Hawaii Volcanoes National Park, on the Island of Hawaii, will host, with National Geographic, a Bioblitz on May 15-16, 2015. The Bioblitz will combine science and Hawaiian spiritual values of I ka nānā no a ‘ike…By observing one learns. We plan to connect both youth and adults to scientists and cultural practitioners, to promote scientific exploration and the awareness of the interconnectedness among the native plants and animals, the environment, traditional people, and our daily lives. This is our goal for the celebration of the diversity of life and culture, as we design our Bioblitz at Hawaii Volcanoes National Park. Combining culture and science, fulfills our management objectives as well as the needs of the visitor. Visitors come to see one of the world’s most active volcanoes and many come because this is the sacred home of Pele Honunea Mea, the goddess of both constructive and destructive forces. We hope that by having a Hawaiian perspective, visitors to this Bioblitz will further understand and appreciate the life and life styles of these islanders, and how they value diversity. Hawaiians are keen observers and have developed a two-part naming system to talk about plants, hundreds of years before we started using genera and species to identify plants and animals.

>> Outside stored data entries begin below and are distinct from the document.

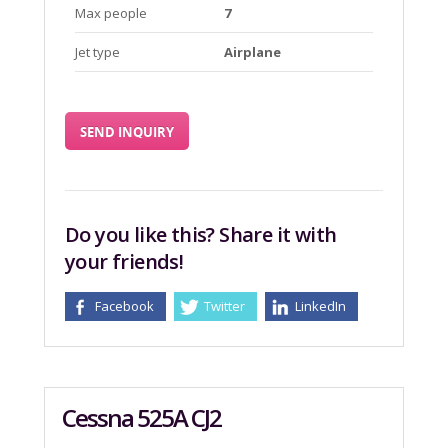
Max people
7
Jet type
Airplane
SEND INQUIRY
Do you like this? Share it with
your friends!
Facebook
Twitter
LinkedIn
Cessna 525A CJ2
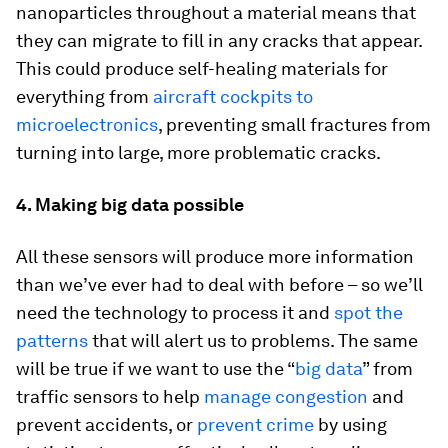
nanoparticles throughout a material means that
they can migrate to fill in any cracks that appear.
This could produce self-healing materials for
everything from
aircraft cockpits to
microelectronics
, preventing small fractures from
turning into large, more problematic cracks.
4. Making big data possible
All these sensors will produce more information
than we’ve ever had to deal with before – so we’ll
need the technology to process it and
spot the
patterns
that will alert us to problems. The same
will be true if we want to use the “
big data
” from
traffic sensors to help
manage congestion
and
prevent accidents, or
prevent crime
by using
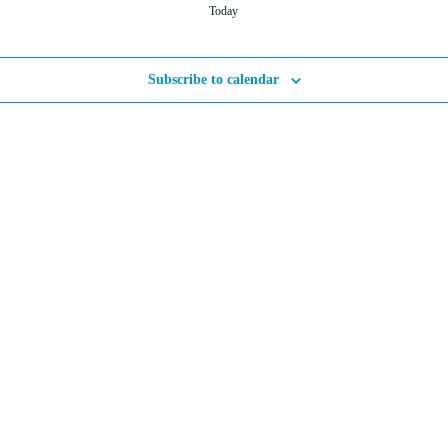
Today
Subscribe to calendar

Hopefully, participants will want to plant their backyards in Hawaii with native plants like Mamaki, so that the Blackburn butterfly can lay its eggs and they can hatch to form caterpillars which will metamorphose into butterflies. Wouldn’t that be fun? Or plant Ohia trees so that the honeycreepers will inhabit home backyards, as a source of nectar for insects. That will be the true success of this Bioblitz – if people will take inspiration from it and value and celebrate the diversity of life, by making it a part of their everyday lives.